One issue with the previous system was that identified photos had little or no provenance information about how those IDs were determined. Photos were simply linked to soldier names and biographies. Users were not required to indicate if the ID came from a period inscription, a reference book, word-of-mouth from a family member, facial recognition or some other source. In fact, there was not an obvious place on the site for the user to provide this information even if they had it. Lacking this key information, users could not easily judge or trust the accuracy of the IDs. Furthermore, there was no easy way to tell the difference between old (already known) IDs copied from other sources, and IDs newly discovered using CWPS.
Another issue with the previous system was that it oversimplified the process of identifying a soldier photo. As any photo sleuth knows, investigations are complex, nuanced endeavors, and conclusions are not always black-and-white. The previous site only allowed users to link a photo to a name. They could not express their degree of confidence in the ID. Consequently, some users with low confidence would nevertheless make the ID, adding potential misinformation to the website. Other users would avoid suggesting a potential ID because they were not completely certain, thus abandoning a promising lead that the community could build on. If a user disagreed with an ID, their only course of action was to suggest a different ID; no way existed to simply refute the current one.
Finally, the oversimplified system conflated facial similarity with person identification. A user could conclude that two soldiers are facially very similar yet definitely not the same person. However, there was no way to capture these nuanced opinions on the site.
Differing user needs
These issues were highlighted as we talked to different types of users in our community. The previous site design catered to collectors, but proved less helpful for students and professional historians in our community. In particular, students lacked expertise in Civil War photography, but wanted to learn how to meaningfully contribute to the site. Both students and historians sought an easier way to determine which photos were reliably IDed, so they could use them for school assignments and research projects.
Design process and goals
In his review of CWPS, Harris wrote, “Some sort of verification process could potentially solve the problem. But CWPS might fall victim to accusations of ‘gate-keeper’ condescension, similar to the issues faced by historian bloggers before the medium became ubiquitous in the world of digital history.”
This concern was at the front of our minds as we considered the path forward. CWPS has always been a community-driven effort and could not exist without its users. Those users come from all walks of life—collectors, genealogists, historians, re-enactors, archivists, students, librarians, dealers and more—and bring a remarkable breadth of expertise to the site. Our solution needed to improve trust and accuracy on CWPS while retaining the “wisdom of crowds” and recognizing that valuable insights can come from anyone.
To address these issues, lead developer Vikram Mohanty and I worked with our beta testers and other members of the CWPS community to redesign the site’s photo identification system from the ground up. We call the new system DoubleCheck.
The DoubleCheck identification system relies on two key elements: provenance and community. Both elements are integrated to determine an overall quality assessment for each ID, which is clearly displayed on the photo page and available as a filter in search results.
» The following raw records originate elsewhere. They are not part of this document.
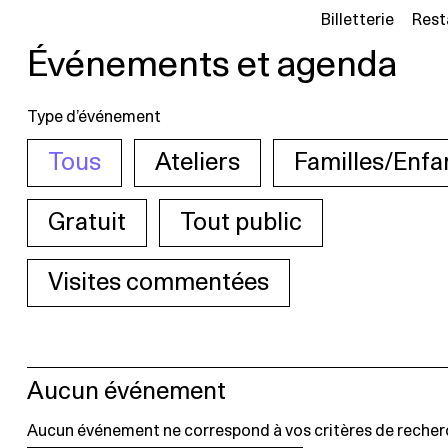
Billetterie
Rest
Événements et agenda
Type d’événement
Tous
Ateliers
Familles/Enfa
Gratuit
Tout public
Visites commentées
Aucun événement
Aucun événement ne correspond à vos critères de recher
The provenance component draws on our prior work, previously reported in the Summer 2020 edition of this column, understanding which identification sources the photo sleuth community considers trustworthy. To recap, we found that high-trust sources included period inscriptions, period publications (like regimental histories), and scholarly sources like reference books and museums. Medium-trust sources included facial similarity-based IDs, auction houses and dealers, genealogy websites like Ancestry.com and Find-a-Grave, and Civil War databases like HDS and CWPS itself. Low-trust sources included word-of-mouth IDs, social media IDs, and modern inscriptions.
When a user identifies a photo, he now has the option to provide provenance information. Provenance includes a general category (e.g., “period inscription with valediction,” “modern publication”) and a text box for details (e.g., a transcription of the handwriting or the title and page numbers for a reference book). This information is displayed on every photo page, organized into sections for primary, secondary, and other sources.
The community component relies on voting by CWPS users. When a user uploads a new photo to CWPS, he is asked whether the ID is already known or not. If known, he provides the provenance information and a confidence level (high, medium, or not sure). If the ID is unknown, the user has the opportunity to identify it via search results ordered by facial similarity and filtered by military service.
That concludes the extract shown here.